Cole graduated from the Woman's Medical College of Pennsylvania in 1867, under the supervision of Ann Preston, the first woman dean of the school. The Women’s Medical College was founded by Quaker abolitionists and temperance reformers in 1850. Initially named the Female Medical College of Pennsylvania, it was the first school to offer formal medical training to women with the culmination of an M.D.[4] Cole's graduate thesis was titled The Eye and Its Appendages.[5] In her senior year, Cole lived with fellow medical students Odelia Blinn and Martha E. Hutchings. Nearly thirty years later, Blinn wrote an article detailing how crossing the 'color line' in Philadelphia nearly derailed Cole's studies at the college and her plans for a medical career.[6]
After earning her medical degree, Cole interned at Elizabeth Blackwell's New York Infirmary for Indigent Women and Children, where she was assigned to teach prenatal care and hygiene to women in tenements.[7] Blackwell described Cole as "an intelligent young colored physician [who] carried on this work with tact and care."
Cole later briefly practiced medicine in South Carolina before returning to Philadelphia.
In 1873, Cole opened a Women's Directory Center with Dr.
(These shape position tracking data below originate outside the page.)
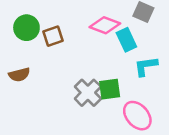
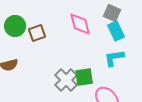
pink diamond: (105, 25) -> (80, 24), turned 55
cyan rectangle: (126, 40) -> (116, 31), moved

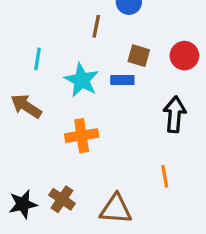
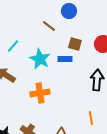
brown line: (96, 26) -> (49, 26), turned -64
cyan line: (38, 59) -> (13, 46), turned 32

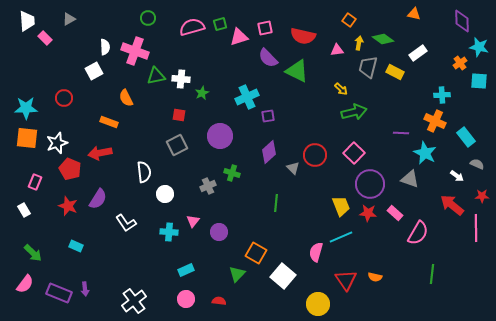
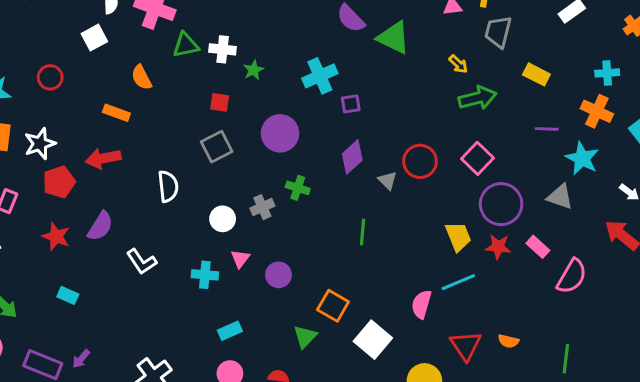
yellow rectangle: (395, 72) -> (536, 74), moved
red pentagon: (70, 169) -> (59, 182), turned 30
white circle: (165, 194) -> (223, 219), moved
green line: (432, 274) -> (566, 359), moved
purple arrow: (85, 289) -> (81, 359), turned 48

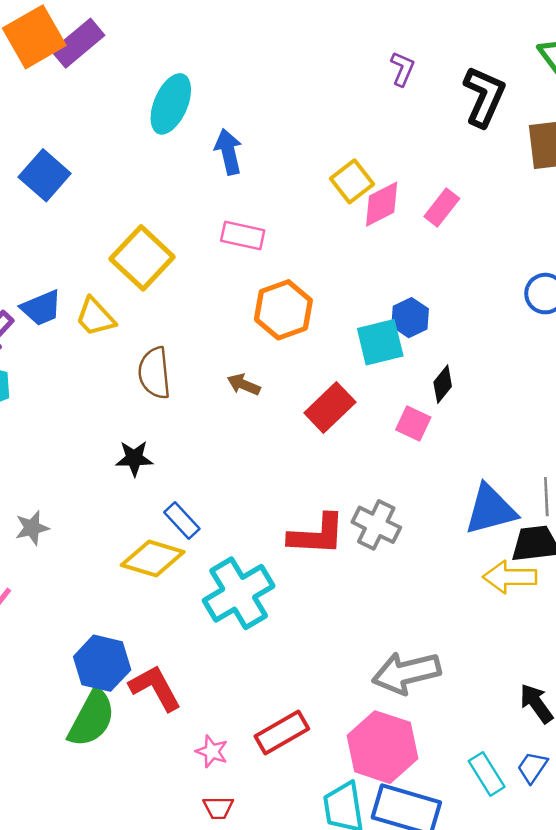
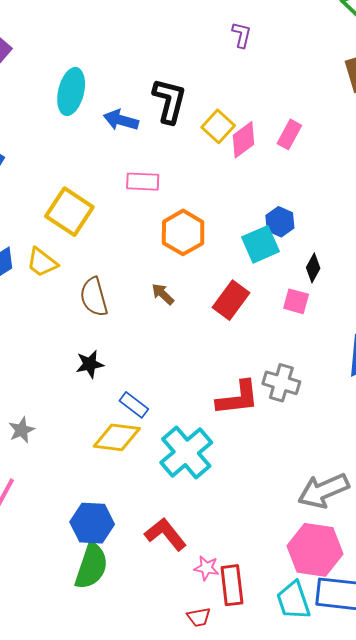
black L-shape: (484, 96) -> (169, 101), moved
blue arrow: (228, 152) -> (121, 120), turned -52
brown arrow: (244, 384) -> (163, 294), turned 30
red L-shape: (155, 688) -> (166, 534), moved
red rectangle: (282, 733) -> (232, 585), moved, turned -57
pink star: (212, 751) -> (206, 568), moved

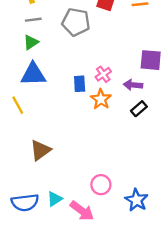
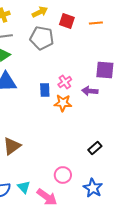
orange star: (101, 99) -> (63, 103), turned -30
black rectangle: (139, 109) -> (95, 148), moved
cyan triangle: (55, 199) -> (24, 187), turned -40

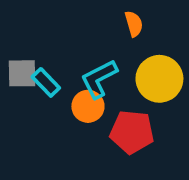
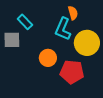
cyan L-shape: (99, 79) -> (63, 29), moved, turned -40
cyan rectangle: (46, 82) -> (25, 22), moved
Charlotte Abbey, which provided medical and legal services to disadvantaged women and children. In January 1899, Cole was appointed superintendent of a home run by the Association for the Relief of Destitute Colored Women and Children in Washington, D.C.[8] The association's 1899 annual report stated that Cole possessed "all the qualities essential to such a position-ability, energy, experience, tact." A subsequent report noted that:[9]
Cole practiced medicine for fifty years. In 2015, she was chosen as an Innovators Walk of Fame honoree by the University City Science Center, Philadelphia.[10]
Cole died on August 14, 1922, at the age of 76. She is buried at Eden Cemetery in Collingdale, Pennsylvania.[11] Few records or photos of her have survived.[12]